The documents also reportedly revealed that the outfit was indeed facing a leadership crisis not only in the topmost levels but also at the middle-level, which is considered to be the main fighting force of the Maoists.
The leadership crisis was evident from a 7,000-worded letter written by Ganapathi in 2013 to his cadres. The Polit Bureau that had a strength of about 14 in 2005 has dwindled to seven and the Central Committee Members (CCM) had fallen from 40 to 14, within a span of 11 years. Either, they have been killed in exchange of fire or arrested or surrendered. Five of the seven Polit Bureau members and nine of the 14 Central Committee Members are from AP and Telangana.
Prashant Bose, the only leader from MCCI, Bihar in the Polit Bureau, has reportedly been stating about the domination of leaders from AP and Telangana, and despite that failing in reviving the movement in both the Telugu-speaking States.
Sources in the Intelligence Wing say that Ganapathi is being blamed for failing to bolster a corridor along Odisha’s western border with Dandakaranya to link up with comrades further north in Jharkhand.
The idea was to facilitate easier transit of rebel cadres northward into Jharkhand, and strengthen the southward movement of weapons and ammunition from Bihar and Jharkhand into Odisha and Dandakaranya, which has turned to be safe haven for the Maoists.
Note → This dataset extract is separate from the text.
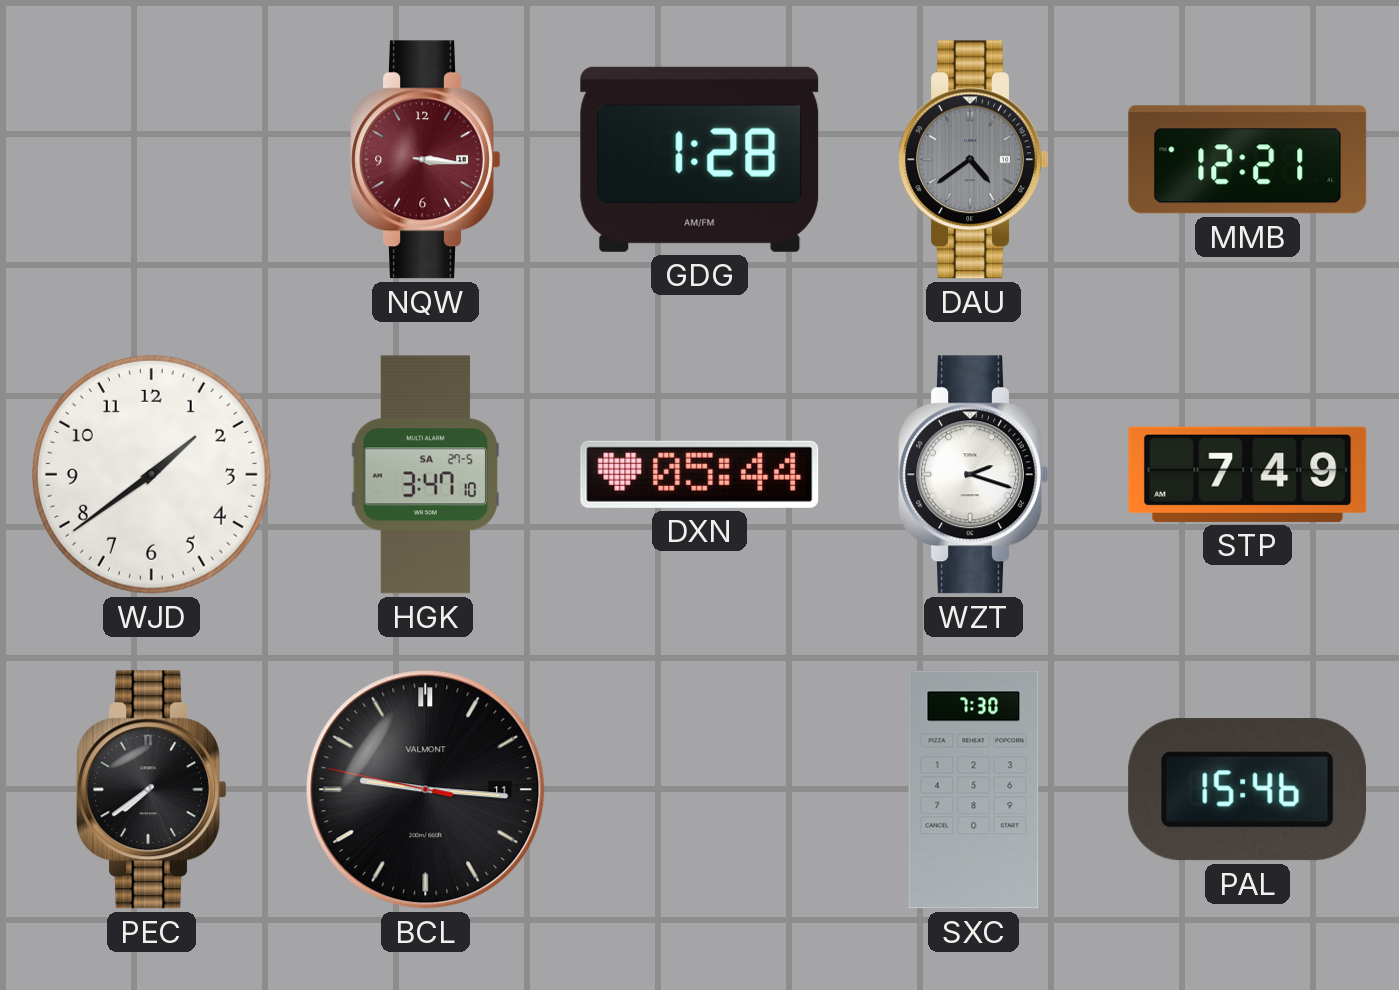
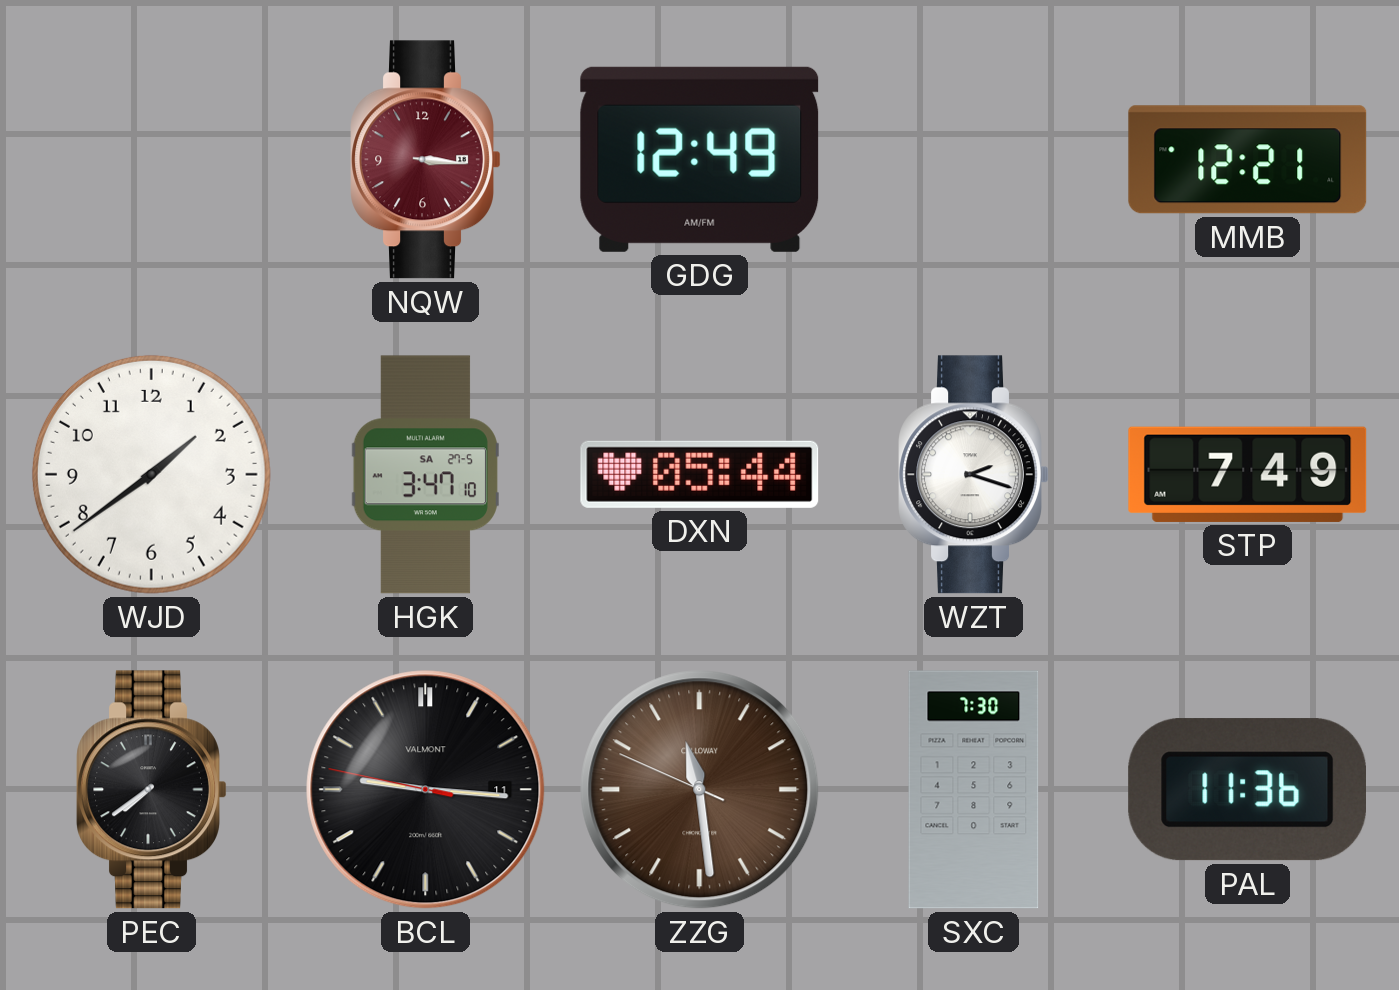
GDG: 1:28 -> 12:49
DAU: 4:39 -> none
ZZG: none -> 11:28
PAL: 15:46 -> 11:36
Further, after the massive strikes and inroads made by the security forces, especially by the specially trained security forces such as C-60 of Maharashtra, Greyhounds of AP and Telangana and SOG of Odisha, the Maoists have been looking for a fresh leader to bolster the fighting capabilities, and Basavraj fits the bill.
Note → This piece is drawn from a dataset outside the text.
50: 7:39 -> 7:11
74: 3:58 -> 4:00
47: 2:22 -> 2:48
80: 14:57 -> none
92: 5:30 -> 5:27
Documents found at encounter sites also reveal that the central committee and Polit Bureau members were not happy with the growing discord between the tribal and non-tribal cadres.
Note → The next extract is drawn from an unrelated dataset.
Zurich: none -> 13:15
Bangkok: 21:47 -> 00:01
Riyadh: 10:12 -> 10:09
A number of tribal leaders such as Kundan Pahan in Jharkhand and Jambri (killed in action this year) in AOB had reportedly expressed displeasure at ‘high-handedness of non-tribal leaders’, and Basavraj who till now headed the Central Military Commission, is said to be respected both by the tribals and non-tribals, and is regarded as a fighting force and that makes him a natural choice.
But security experts feel that Ganapathi being asked to step down is just the tip of the iceberg and it reflects the infighting between the senior leaders and dearth of intellectual leadership, which could lead to a collapse of the organisation.